> [PROBLEM TO WORK ON] Your output is the line containing "s Italy Office team." plus every line after it in the listing, reproduced exactly.

> [INPUT DATA]
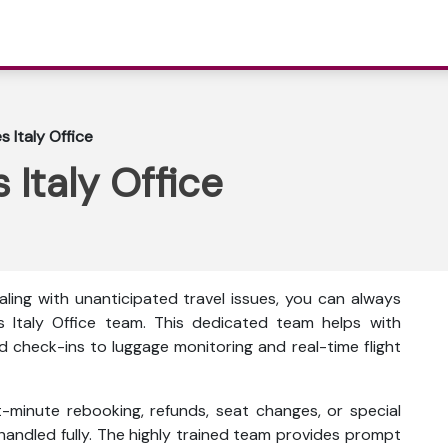
s Italy Office
 Italy Office
ling with unanticipated travel issues, you can always
s Italy Office team. This dedicated team helps with
d check-ins to luggage monitoring and real-time flight
t-minute rebooking, refunds, seat changes, or special
 handled fully. The highly trained team provides prompt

> [COMPLETED TASK]
s Italy Office team. This dedicated team helps with
d check-ins to luggage monitoring and real-time flight
t-minute rebooking, refunds, seat changes, or special
 handled fully. The highly trained team provides prompt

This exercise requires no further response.